The UK accounting and auditing regulator strongly endorsed the continuing efficacy of comply-or-explain corporate governance codes in comments on the European Commission’s Green Paper on corporate governance. The comply-or-explain principle is recognized at the European level as an important tool for delivering good corporate governance, noted the Financial Reporting Council, but the Green Paper raises questions about its effectiveness. Comply-or-explain offers flexibility that is positive for economic activity, said the FRC, and should not be replaced or watered down with arrangements which might stifle entrepreneurialism. While asserting that comply-or-explain should be retained as an important principle in EU corporate governance, the FRC agreed with the Green Paper that it should be made to work more effectively, adding that there is a need for more reliable monitoring and a better quality of explanations.
For example, the FRC said that regulators should pick up on instances where there is no explanation for a breach of the Code. The Financial Reporting Review Panel, which reviews narrative and financial reporting, already monitors on behalf of the Financial Services Authority the mandatory corporate governance disclosures required under the 4th and 8th Company Law Directives, and the FRC is considering whether this role might be extended.
The Green Paper suggests that the quality of explanations might be improved by making company corporate governance statements regulated information under the Transparency Directive. This would give regulators the power to intervene directly where explanations were deemed inadequate. But the FRC fears that this approach could lead to situations where regulators would usurp the right of shareholders to assess the acceptability of explanations, which is an essential pillar of the comply-or-explain concept.
Such an approach cannot even be contemplated until there is a clear consensus in each market about what constitutes an explanation. The UK Code states that in providing an explanation companies should illustrate how their actual practices are consistent with the relevant principle of the Code, which is divided into high-level principles and more detailed provisions, with only the provisions being subject to comply-or-explain.
If there should be regulatory oversight, said the FRC, it must not intrude on shareholder judgments. What must be avoided is a compliance-driven box-ticking approach in which companies would be tempted to check in advance with regulators whether an explanation was appropriate, thereby placing shareholders outside the loop.
The FRC suggested that a limited acceptable scenario for regulatory oversight might be for shareholders to refer to the regulator explanations which in the shareholder’s view clearly failed to meet the agreed criteria, if engagement with the company had failed to elicit a more informative explanation. The regulator would then be able to insist on a better quality explanation. This should provide a particular boost to the quality of explanations, especially in countries where they are weak.
The FRC corrected two misconceptions about the comply-or-explain doctrine. First, the frequent assertion that comply-or-explain is self-regulation is incorrect. Indeed, a comply-or-explain approach depends on regulation to make it effective. There must be a formal requirement for transparency, so that companies covered by the regime are obliged to state publicly whether they comply with relevant provisions, explain publicly when they do not and demonstrate how the resulting governance arrangements meet the relevant principle. Thus, the comply-or-explain approach uses regulation to enhance accountability. It does not allow companies to regulate themselves.

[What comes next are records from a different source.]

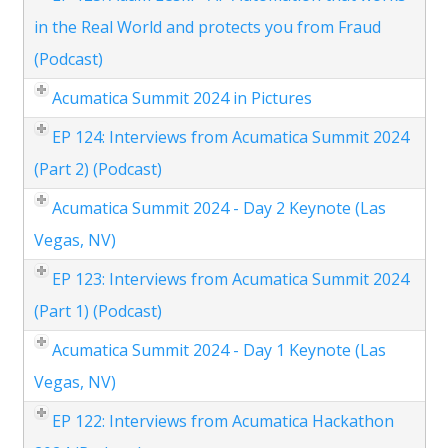
in the Real World and protects you from Fraud
(Podcast)
Acumatica Summit 2024 in Pictures
EP 124: Interviews from Acumatica Summit 2024
(Part 2) (Podcast)
Acumatica Summit 2024 - Day 2 Keynote (Las
Vegas, NV)
EP 123: Interviews from Acumatica Summit 2024
(Part 1) (Podcast)
Acumatica Summit 2024 - Day 1 Keynote (Las
Vegas, NV)
EP 122: Interviews from Acumatica Hackathon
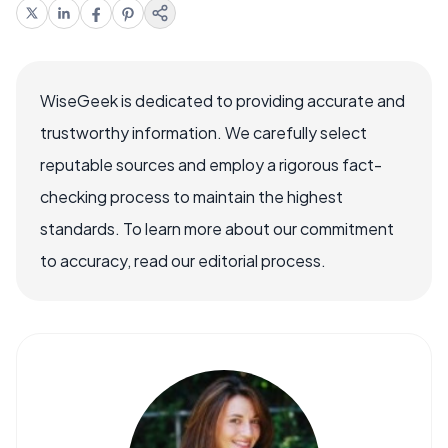
WiseGeek is dedicated to providing accurate and
trustworthy information. We carefully select
reputable sources and employ a rigorous fact-
checking process to maintain the highest
standards. To learn more about our commitment
to accuracy, read our editorial process.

Second, the political debate sometimes seems to revolve around the flawed notion that there is a choice between two systems: formal regulation or comply-or-explain. Even in the UK, where the comply-or-explain principle is probably most developed, market participants recognize the need for regulation. The key challenge is deciding on the right mix of formal regulation and comply-or explain provisions.

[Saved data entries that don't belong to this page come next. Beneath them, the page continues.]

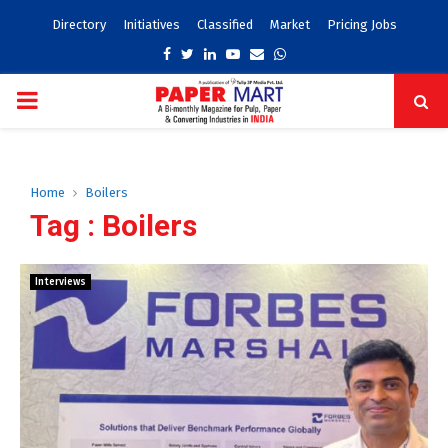
Directory
Initiatives
Classified
Market
Pricing Jobs
Facebook
Twitter
Linkedin
Youtube
Email
Whatsapp
PRIMARY
MENU
Home
Boilers
Tag : Boilers
Interviews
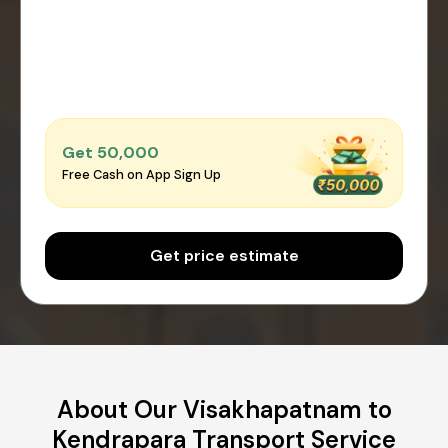
Get ₹50,000
Free Cash on App Sign Up
Get price estimate
About Our Visakhapatnam to
Kendrapara Transport Service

According to the FRC, comply-or-explain corporate governance codes have many advantages. They can be modified regularly to take account of changing market circumstances and to encourage incremental increases in standards, thus promoting continuous improvement. In the UK, the FRC normally reviews the Corporate Governance Code every two years. In other member states such as Germany, there is an annual review. It is not possible to amend legislation this frequently, said the FRC, and Codes are therefore more adaptable.

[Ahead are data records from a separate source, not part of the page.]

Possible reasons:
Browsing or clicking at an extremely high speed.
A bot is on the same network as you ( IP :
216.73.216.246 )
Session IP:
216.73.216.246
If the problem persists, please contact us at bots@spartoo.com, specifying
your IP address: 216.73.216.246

Also, Codes frequently focus on behavioral expectations which are difficult to capture in regulation or where regulation would be premature. For example, the practice of board evaluation has been growing in the UK since it was first recommended in the UK Corporate Governance Code in 2003. This is now being extended to encourage regular evaluation by an independent external reviewer, which in turn is encouraging the development of a more professional market in board reviews. The Code has thus brought about a change in culture with regard to board reviews and enabled expectations with regard to standards to be progressively raised. A regulatory approach would have been more difficult, reasoned the FRC, since it would have involved a one-off requirement to conduct board evaluation that would be difficult to impose when the market in board reviews was not yet developed.
It may even be possible to achieve more robust outcomes with a comply-or-explain Code than would be available through negotiation of Directives and regulation. An example is the arrangement for audit committees. Before the introduction of the 8th Company Law Directive in 2006, noted the FRC, the UK had already achieved virtually universal compliance with Code requirements for listed companies to have fully independent audit committees. Audit committees became a statutory requirement with the introduction of the Directive, but, because member states could not agree on the level of independence required, the Directive only requires one member of the committee to be independent. The UK Code outcome was thus more robust.